Perjalanan menuju tujuan diiringi langit yang mendung.
Bahkan di beberapa titik, gerimis turun. Pukul 11, kami sampai di Pantai
Batakan. Sudah lama aku tidak kesini sejak ada pantai yang baru. Masih sama
seperti dulu, dengan jajaran pohon pinus dan (tidak mengejutkan tapi tetap
heran) sampah organik dan anorganik dalam jumlah cukup banyak yang
terpinggirkan oleh deburan ombak yang tidak kencang ini. Namun angin waktu itu
cukup kencang dan tidak ada orang sama sekali disana. Karena kurang menarik,
kami akhirnya kembali masuk ke dalam mobil dan melaju menuju masjid untuk
melaksanakan salat Jum’at.
Entah kenapa, Dendi ketawa melihat WC di masjid karena
tempat BAB-nya yang sangat tinggi. Lebih tinggi dari bak air-nya bahkan. Selesai
sholat, kami segera beranjak menuju tujuan. Mobil dikemudikan oleh Izza menuju Pantai
Tanjung Dewa. Sampai disana, tidak banyak pengunjung yang datang. Hanya ada
satu rombongan yang akan ziarah ke Makam Datu Pamulutan di Pulau Datu. Kami
hendak kesana, namun dengan tujuan yang berbeda. Segera kami angkut segala
perlengkapan piknik kami, termasuk siomay satu termos yang dibuat oleh Mama
Rara menuju perahu penyeberangan.
Kami berlayar dengan keadaan ombak di pesisir yang cukup
kencang. Tapi, semakin ke tengah, ombak semakin jinak.
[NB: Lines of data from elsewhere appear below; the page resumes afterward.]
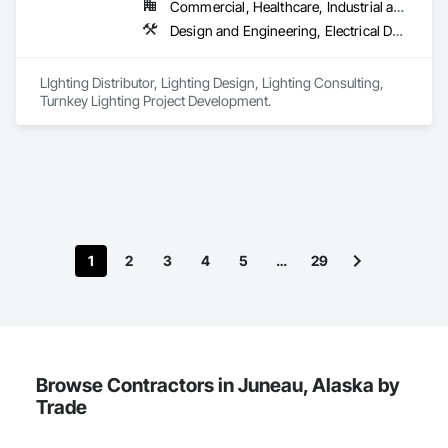
Commercial, Healthcare, Industrial and Energy, Infrastructure, Institutional
Design and Engineering, Electrical Design and Engineering
LIghting Distributor, Lighting Design, Lighting Consulting, 
Turnkey Lighting Project Development.  
1
2
3
4
5
…
29
Browse Contractors in Juneau, Alaska by
Trade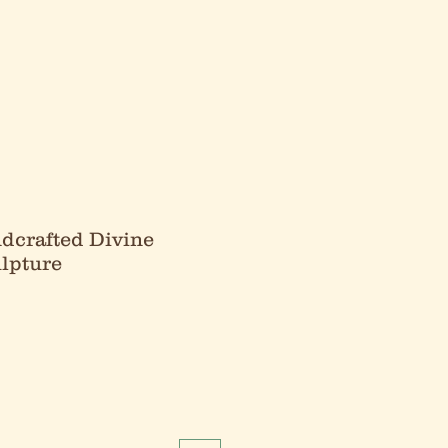
dcrafted Divine
lpture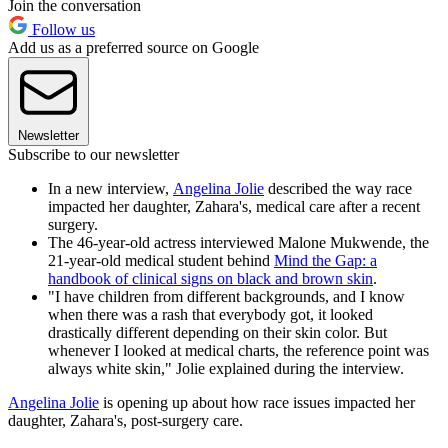
Join the conversation
Follow us
Add us as a preferred source on Google
Newsletter
Subscribe to our newsletter
In a new interview,
Angelina Jolie
described the way race
impacted her daughter, Zahara's, medical care after a recent
surgery.
The 46-year-old actress interviewed Malone Mukwende, the
21-year-old medical student behind
Mind the Gap: a
handbook of clinical signs on black and brown skin
.
"I have children from different backgrounds, and I know
when there was a rash that everybody got, it looked
drastically different depending on their skin color. But
whenever I looked at medical charts, the reference point was
always white skin," Jolie explained during the interview.
Angelina Jolie
is opening up about how race issues impacted her
daughter, Zahara's, post-surgery care.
Perjalanan 10 menit
menuju Pulau Datu terasa begitu cepat dan entah kenapa tidak seindah waktu
pertama kali kesana. Hanya karena langit yang mendung sih. Kali ini kami
bersandar di sebelah utara pulau, bukan di dermaga aslinya yang ada di sebelah
timur. Ada beberapa perahu disana dengan ukuran yang relatif lebih besar.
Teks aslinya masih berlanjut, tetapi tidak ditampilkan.